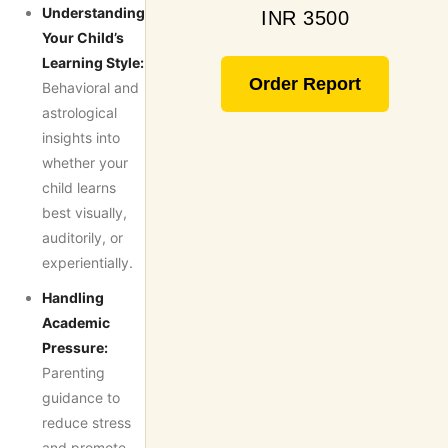
Understanding
INR 3500
Your Child’s
Learning Style:
Order Report
Behavioral and
astrological
insights into
whether your
child learns
best visually,
auditorily, or
experientially.
Handling
Academic
Pressure:
Parenting
guidance to
reduce stress
and promote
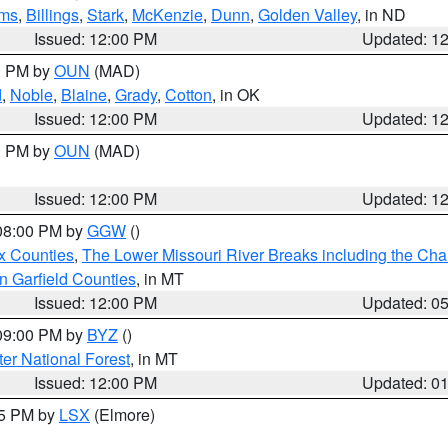
ms
,
Billings
,
Stark
,
McKenzie
,
Dunn
,
Golden Valley
, in ND
Issued: 12:00 PM
Updated: 1
00 PM by
OUN
(MAD)
d
,
Noble
,
Blaine
,
Grady
,
Cotton
, in OK
Issued: 12:00 PM
Updated: 1
00 PM by
OUN
(MAD)
Issued: 12:00 PM
Updated: 1
 08:00 PM by
GGW
()
x Counties
,
The Lower Missouri River Breaks including the Char
n Garfield Counties
, in MT
Issued: 12:00 PM
Updated: 0
 09:00 PM by
BYZ
()
ter National Forest
, in MT
Issued: 12:00 PM
Updated: 0
55 PM by
LSX
(Elmore)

⁂

Work request :: Retype each line of the listing above word for word. Exclude the pictures.

The answer ::
Understanding
INR 3500
Your Child’s
Learning Style:
Order Report
Behavioral and
astrological
insights into
whether your
child learns
best visually,
auditorily, or
experientially.
Handling
Academic
Pressure:
Parenting
guidance to
reduce stress
and promote
ms
,
Billings
,
Stark
,
McKenzie
,
Dunn
,
Golden Valley
, in ND
Issued: 12:00 PM
Updated: 1
00 PM by
OUN
(MAD)
d
,
Noble
,
Blaine
,
Grady
,
Cotton
, in OK
Issued: 12:00 PM
Updated: 1
00 PM by
OUN
(MAD)
Issued: 12:00 PM
Updated: 1
 08:00 PM by
GGW
()
x Counties
,
The Lower Missouri River Breaks including the Char
n Garfield Counties
, in MT
Issued: 12:00 PM
Updated: 0
 09:00 PM by
BYZ
()
ter National Forest
, in MT
Issued: 12:00 PM
Updated: 0
55 PM by
LSX
(Elmore)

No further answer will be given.